Thursday, May 30, 2013

Random Cookbook of the Week: Southern Biscuits

Awhile back I stumbled upon the Kindle version of Southern Biscuits on sale for $0.99, or maybe it was $1.99--a price point that silenced the voice in my head that says, "You don't need another cookbook."

I grew up eating, and taking for granted, my mother's amazing homemade buttermilk biscuits. She whipped them together without a recipe or even measuring her ingredients, and they were wondrous tangy, buttery, airy bits of deliciousness. Unfortunately I spent my entire childhood trying my hardest to prove I wasn't like my mother AT ALL, thank you very much, and by the time I wanted to learn to make her biscuits, she'd stopped making them. You see, she'd found a frozen brand she liked, and she thought they were just as good for far less trouble. I didn't quite agree. To me the frozen biscuits, though far better than any national brand I could get up here in Yankee country (I'm using the Southern terminology by which the Pacific Northwest is every bit as Yankee as New England), were nowhere close to my mom's. (And, for those of you NOT in Yankee country, I unfortunately can't recall the brand she swore by. She bought them at Piggly Wiggly, and they came in large quantities in a clear plastic bag.)

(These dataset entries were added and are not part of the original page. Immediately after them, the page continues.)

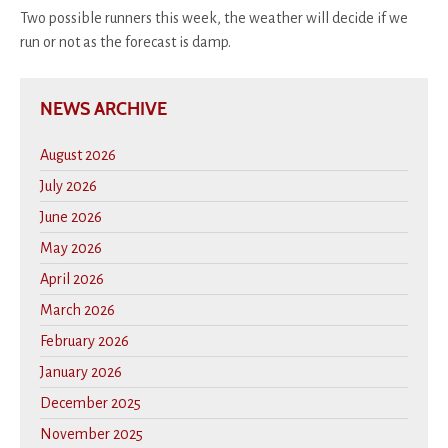
Two possible runners this week, the weather will decide if we
run or not as the forecast is damp.
NEWS ARCHIVE
August 2026
July 2026
June 2026
May 2026
April 2026
March 2026
February 2026
January 2026
December 2025
November 2025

Anyway, this week's cookbook. I've tried to make biscuits in the past without any grand success, so I deliberately picked something from the beginner chapter, knowing full well I wasn't going to resurrect Mom's biscuits, but hoping for something better than what I can buy frozen or refrigerated up the street at Safeway.

Rachel's Very Beginner's Cream Biscuits

- 2 1/4 c. self-rising flour, divided
- 1 1/4 c. heavy cream, divided
- Butter, softened or melted, for finishing

Preheat oven to 450 F.  Select either a 8 or 9-inch cake pan or oven-proof skillet if you want to nestle to biscuits together to create a soft exterior, or a baking sheet or pan where the biscuits can be placed wider apart for a crisper exterior, and brush the pan with butter.

Fork-sift or whisk 2 cups of flour in a large bowl, and set aside the remaining 1/4 cup.

Make a deep hollow in the center of the flour with the back of your hand. Pour 1 cup of cream into the hollow, reserving 1/4 c. of cream, and stir with a rubber spatula or large metal spoon, using broad circular strokes to quickly pull the flour into the cream Mix just until the dry ingredients are moistened and the sticky dough begins to pull away from the side of the bowl. If there is some flour remaining on the bottom and sides of the bowl, stir in 1 to 4 T. on reserved cream, just enough to incorporate the remaining flour into the shaggy wettish dough. If the dough is too wet, use more flour when shaping.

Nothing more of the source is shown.